The issue as posed by Koch ignores that the Court based its summary judgment ruling on the particular provisions of the Contract between Marathon and Koch, not simply the provisions of the NAESB form contract. The Court interpreted the Contract to include both Parties' Transaction Confirmations which identified delivering and receiving pipelines at the Delivery Point. ECF 141 at 23 (citing ECF 67-3 at 4, § 2.9 (setting forth the Base Contract's definition of “Contract”)). Only after concluding “the Contract” included both Parties' Transaction Confirmations did the Court determine that “[t]he Contract does not obligate Marathon to buy gas on the spot market” instead of declaring force majeure. Id. at 25-28.

A. Koch has not demonstrated a substantial ground for difference of opinion.

Courts find a substantial ground for difference of opinion “if a trial court rules in a manner which appears contrary to the rulings of all Courts of Appeals which have reached the issue, if the circuits are in dispute on the question and the court of appeals of the circuit has not spoken on the point, if complicated questions arise under foreign law, or if novel and difficult questions of first impression are presented.” Coates v. Brazoria Cty. Tex., 919 F.Supp.2d 863, 868-69 (S.D. Tex. 2013) (quoting 4 AM. JUR.2d Appellate Review § 123 (2012)).

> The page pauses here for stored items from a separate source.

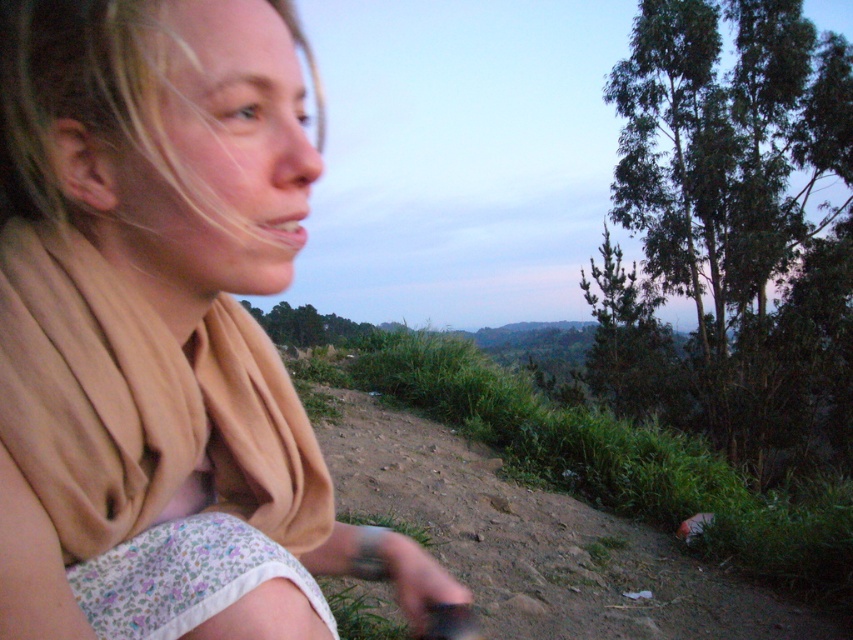 Based on the photo, who is lower down, beige fabric scarf at upper left or brown dirt track at lower center?

Positioned lower is brown dirt track at lower center.

What do you see at coordinates (161, 333) in the screenshot? Image resolution: width=853 pixels, height=640 pixels. I see `beige fabric scarf at upper left` at bounding box center [161, 333].

Image resolution: width=853 pixels, height=640 pixels. Identify the location of beige fabric scarf at upper left. (161, 333). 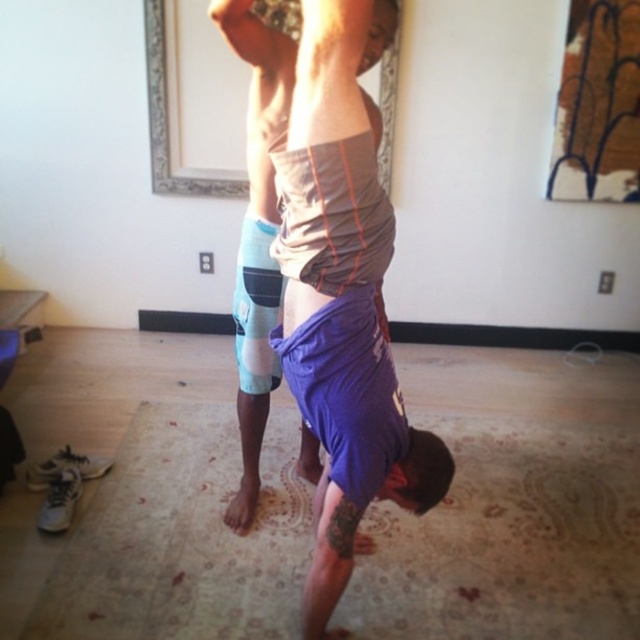 Question: Estimate the real-world distances between objects in this image. Which object is farther from the purple cotton shorts at center?

Choices:
 (A) gray matte tank top at center
 (B) purple fabric mat at lower center

Answer: (B)

Question: Is purple cotton shorts at center thinner than gray matte tank top at center?

Choices:
 (A) no
 (B) yes

Answer: (A)

Question: Does purple fabric mat at lower center appear over gray matte tank top at center?

Choices:
 (A) yes
 (B) no

Answer: (B)

Question: Does purple cotton shorts at center appear over gray matte tank top at center?

Choices:
 (A) yes
 (B) no

Answer: (B)

Question: Among these objects, which one is nearest to the camera?

Choices:
 (A) gray matte tank top at center
 (B) purple fabric mat at lower center
 (C) purple cotton shorts at center

Answer: (C)

Question: Which point is closer to the camera?

Choices:
 (A) purple fabric mat at lower center
 (B) gray matte tank top at center

Answer: (B) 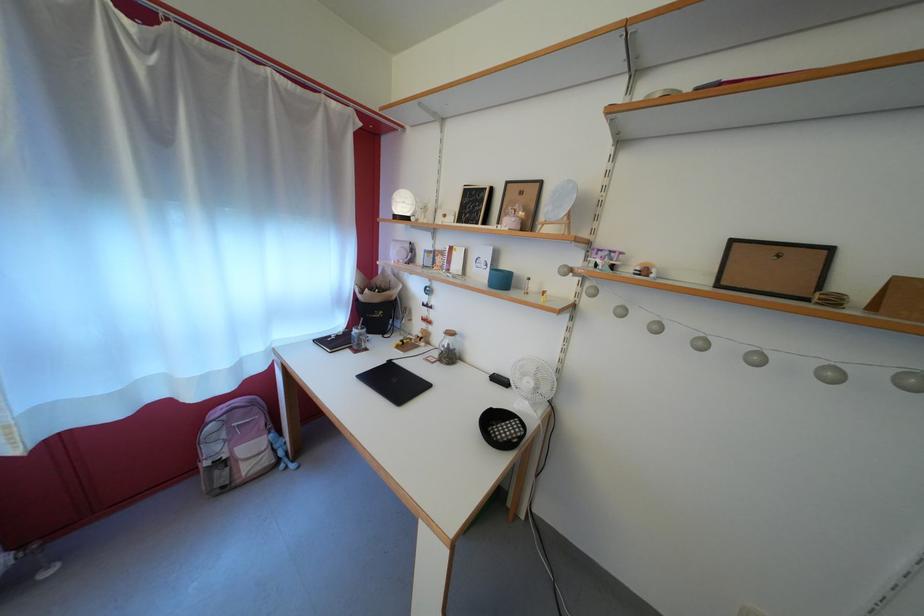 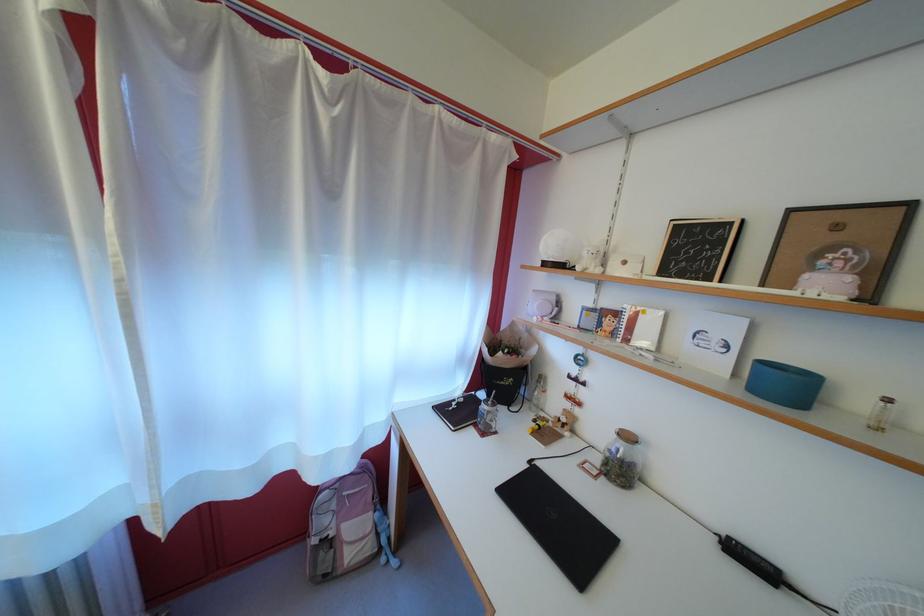 Which direction would the cameraman need to move to produce the second image?

The movement direction of the cameraman is left, forward. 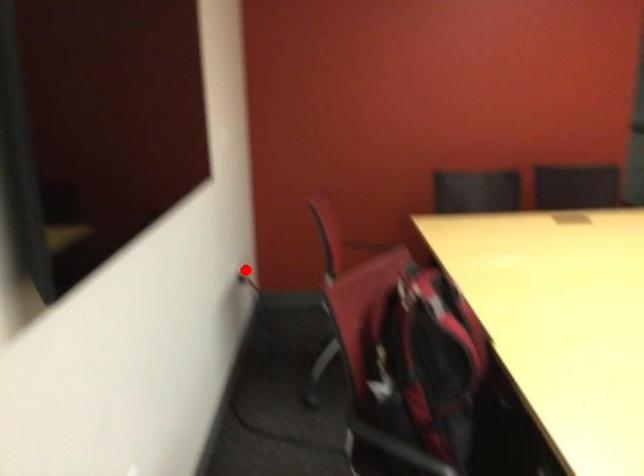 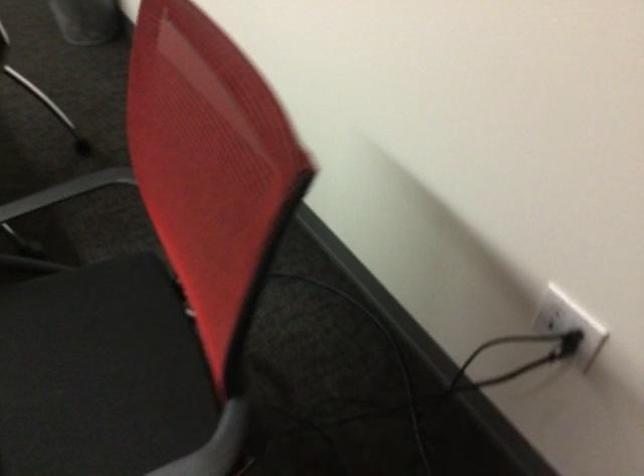 Question: I am providing you with two images of the same scene from different viewpoints. A red point is marked on the first image. Is the red point's position out of view in image 2?

Choices:
 (A) Yes
 (B) No

Answer: (B) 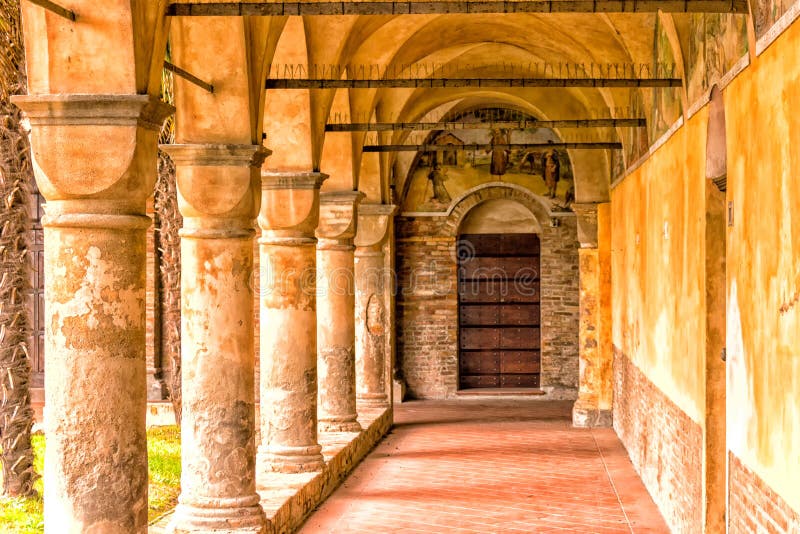 Where is `door`? The height and width of the screenshot is (534, 800). door is located at coordinates point(494,290).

Koch urges the Court to find that “substantial grounds for difference of opinion” exist because “at least three federal district court opinions [] disagree as to the appropriate standards that apply vis-a-vis divining the scope of a supplier's delivery obligation when it invokes the Base Contract's force majeure provisions.”ECF 155 at 5 (citing MIECO, LLC v. Pioneer Nat. Res. USA, Inc., No. 3:21-CV-1781-B, 2023 WL 2064723 (N.D. Tex. Feb. 15, 2023); LNG Americas, Inc. v. Chevron Nat. Gas, No. H-21-2226, 2023 WL 2920940, at *7-*10 (S.D. Tex. Apr. 12, 2023); and Ark. Okla. Gas Corp. v. BP Energy Co., No. 2:21-CV-02073, 2023 WL 3620746, at *5-*13 (W.D. Ark. May 24, 2023)). As observed by Marathon in its Response, no substantial disagreement exists among these cases' interpretation of the NAESB Base Contract. ECF 161 at 3-4. The courts in MIECO and LNG Americas held that a supplier was not required to purchase and deliver replacement gas from the spot market where it had (1) agreed to provide a fixed amount of gas each day and (2) the suppliers' delivery was interrupted as a direct result of Winter Storm Uri. MIECO LLC, 2023 WL 2064723, at *7-*8; LNG Americas, 2023 WL 2920940, at *1.

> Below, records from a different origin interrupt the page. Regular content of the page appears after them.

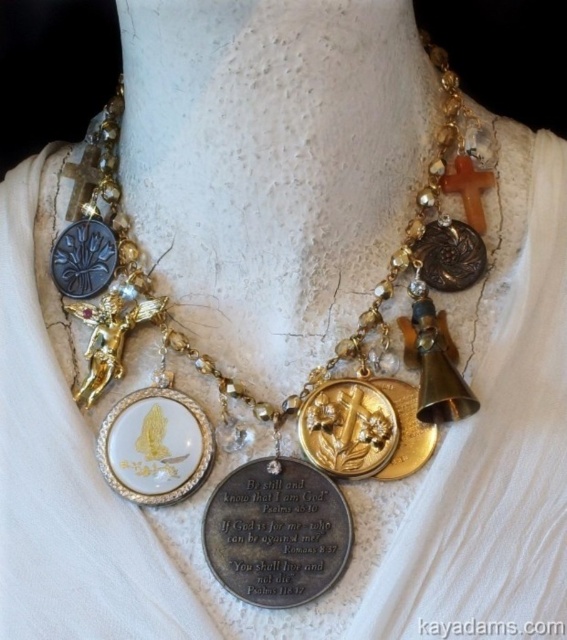 Question: Where is gold metallic medallions at center located in relation to wooden cross at upper right in the image?

Choices:
 (A) left
 (B) right

Answer: (A)

Question: Can you confirm if silver metallic plaque at center is positioned to the left of wooden cross at upper right?

Choices:
 (A) yes
 (B) no

Answer: (A)

Question: Among these points, which one is nearest to the camera?

Choices:
 (A) (375, 321)
 (B) (472, 236)
 (C) (467, 173)

Answer: (A)

Question: Which point is farther to the camera?

Choices:
 (A) silver metallic plaque at center
 (B) gold metallic medallions at center
 (C) gold textured medallion at center
 (D) wooden cross at upper right

Answer: (D)

Question: Does gold textured cross at center have a greater width compared to gold textured medallion at center?

Choices:
 (A) no
 (B) yes

Answer: (B)

Question: Among these objects, which one is farthest from the camera?

Choices:
 (A) wooden cross at upper right
 (B) silver metallic plaque at center

Answer: (A) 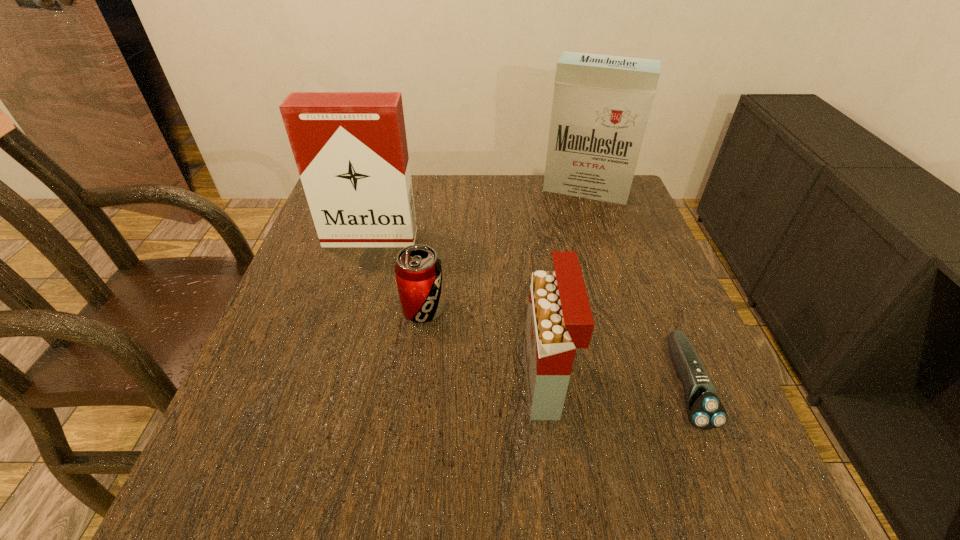 Locate which object ranks third in proximity to the shortest object. Please provide its 2D coordinates. Your answer should be formatted as a tuple, i.e. [(x, y)], where the tuple contains the x and y coordinates of a point satisfying the conditions above.

[(601, 104)]

The width and height of the screenshot is (960, 540). In order to click on cigarette case that can be found as the closest to the shortest object in this screenshot , I will do `click(559, 320)`.

Image resolution: width=960 pixels, height=540 pixels. In order to click on cigarette case that is the second closest to the shortest object in this screenshot , I will do `click(601, 104)`.

Find the location of `vacant space that satisfies the following two spatial constraints: 1. on the back side of the farthest cigarette case; 2. on the left side of the soda can`. vacant space that satisfies the following two spatial constraints: 1. on the back side of the farthest cigarette case; 2. on the left side of the soda can is located at coordinates (439, 190).

In order to click on free space that satisfies the following two spatial constraints: 1. on the front-facing side of the third nearest object; 2. on the right side of the fourth nearest object in this screenshot , I will do `click(349, 309)`.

While Koch cites to additional authorities in its Motion and Reply (ECF 166), the authorities (1) were adequately addressed by the Court in its Memorandum and Recommendation; (2) are from outside this Circuit; and/or (3) are factually distinguishable.

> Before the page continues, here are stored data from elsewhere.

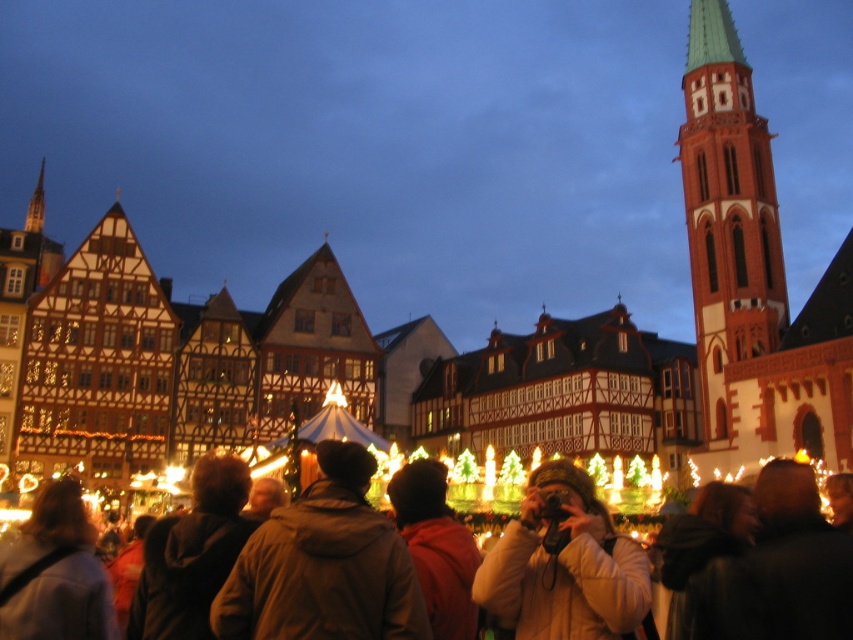 You are standing at the edge of the crowd at the Christmas market. You see a person wearing a brown fuzzy jacket at center and someone holding a camera. How far apart are these two individuals?

The brown fuzzy jacket at center and camera are 115.19 feet apart from each other.

You are a photographer at the Christmas market and want to take a photo of the crowd. You notice two coats in the center of the image. Which coat is shorter, the white fluffy coat at center or the brown leather jacket at center?

The white fluffy coat at center is shorter than the brown leather jacket at center.

You are standing in the crowd at the Christmas market and see both the brown leather jacket at center and the red jacket at center. Which jacket is closer to you?

The brown leather jacket at center is closer to you because it is in front of the red jacket at center. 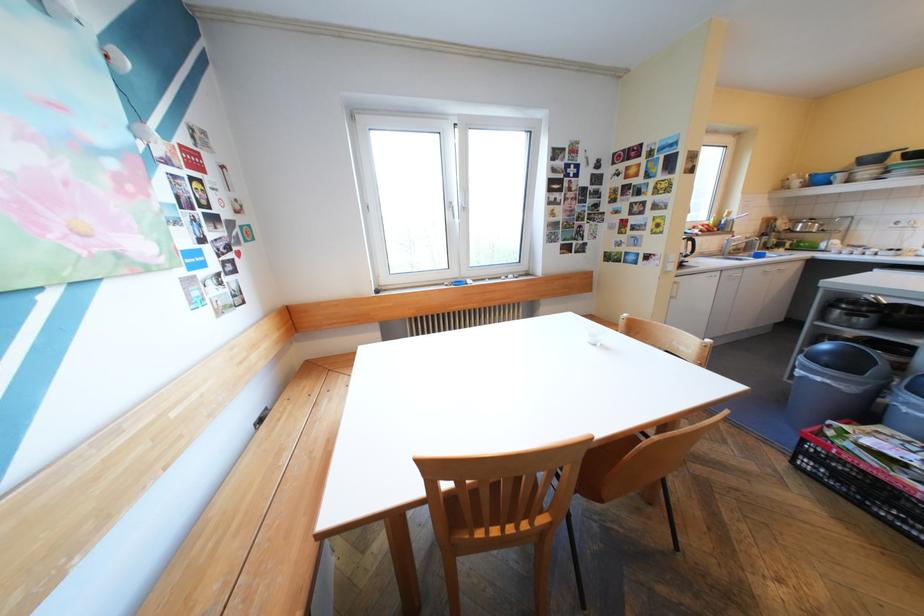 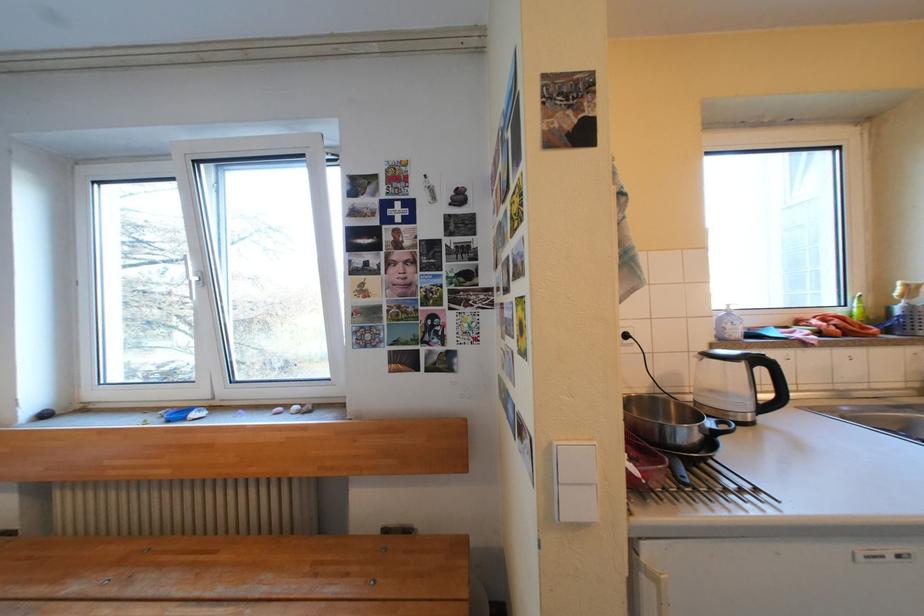 Which direction would the cameraman need to move to produce the second image?

The cameraman moved toward right, forward. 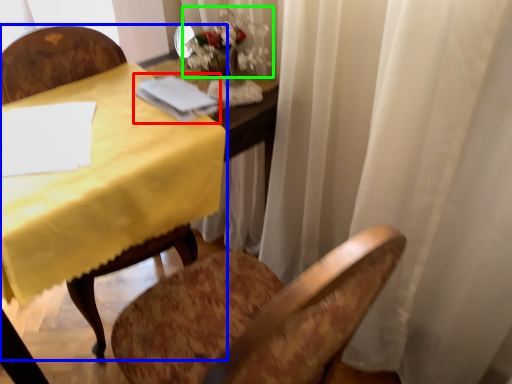 Question: Based on their relative distances, which object is nearer to notebook (highlighted by a red box)? Choose from chair (highlighted by a blue box) and floral arrangement (highlighted by a green box).

Choices:
 (A) chair
 (B) floral arrangement

Answer: (B)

The holding in Ark. Okla. Gas Corp. v. BP does not conflict with the holdings in MEICO and LNG Americas; to the contrary, it supports them. Ark. Okla. Gas Corp. v. BP concerned a “no-notice” gas supply contract, which required the supplier, BP, to deliver gas to AOG on demand and without advance notice of how much gas AOG would need. Ark. Okla. Gas Corp. v. BP, 2023 WL 3620746, at *2, 4. The contract required BP to deliver up to 30,000 MMBtu of natural gas per day to AOG at four different locations on the Ozark Pipeline. Id. at *1. The court's opinion discusses the various sources and types of supply available to BP to meet AOG's gas requirements. Some of the sources were subject to firm transportation and some were interruptible. Id. at *4-*7. Historically, BP had firm supply and transportation in place only for the amounts of gas AOG generally needed which ranged from 10,000 to 12,000 MMBtu's per day. Id. at *8. The remaining 18,000 to 20,000 MMBtu supply available to BP was subject to agreements that did not secure a firm supply of gas. The court found that BP's decision to have firm supply and transportation contracts which satisfied only the amount of OAG's historical daily natural gas needs was a conscious business decision “reasonably within the control of BP.” Id. at *8-*9 (citing the General Terms and Conditions § 11.1). After thoroughly examining the contract, the various supply and transportation arrangements BP used to source its obligation to supply up to 30,000 MMBtu's of natural gas to AOG, and the various reasons those sources failed to be available to BP during Winter Storm Uri, the court concluded that the loss of BP's firm gas supply was excused by force majeure, but the loss of the interruptible supply and the difference between the full amount and the amount BP had actually arranged to deliver, was not excused by force majeure. Id. at *11. In other words, the court found BP's failure to enter into firm contracts for the full 30,000 MMBtu's was a “business decision” within BP's reasonable control and therefore BP's resulting inability to obtain the full amount of gas needed by AOG was excused only to the extent BP had arranged for firm sources of supply and transportation as opposed to interruptible sources or spot market purchases. Id. at *9. Nothing about the holding in Ark. Okla. Gas Corp. v. BP demonstrates a substantial ground for a difference of opinion regarding this Court's Order on the Parties' summary judgment motions.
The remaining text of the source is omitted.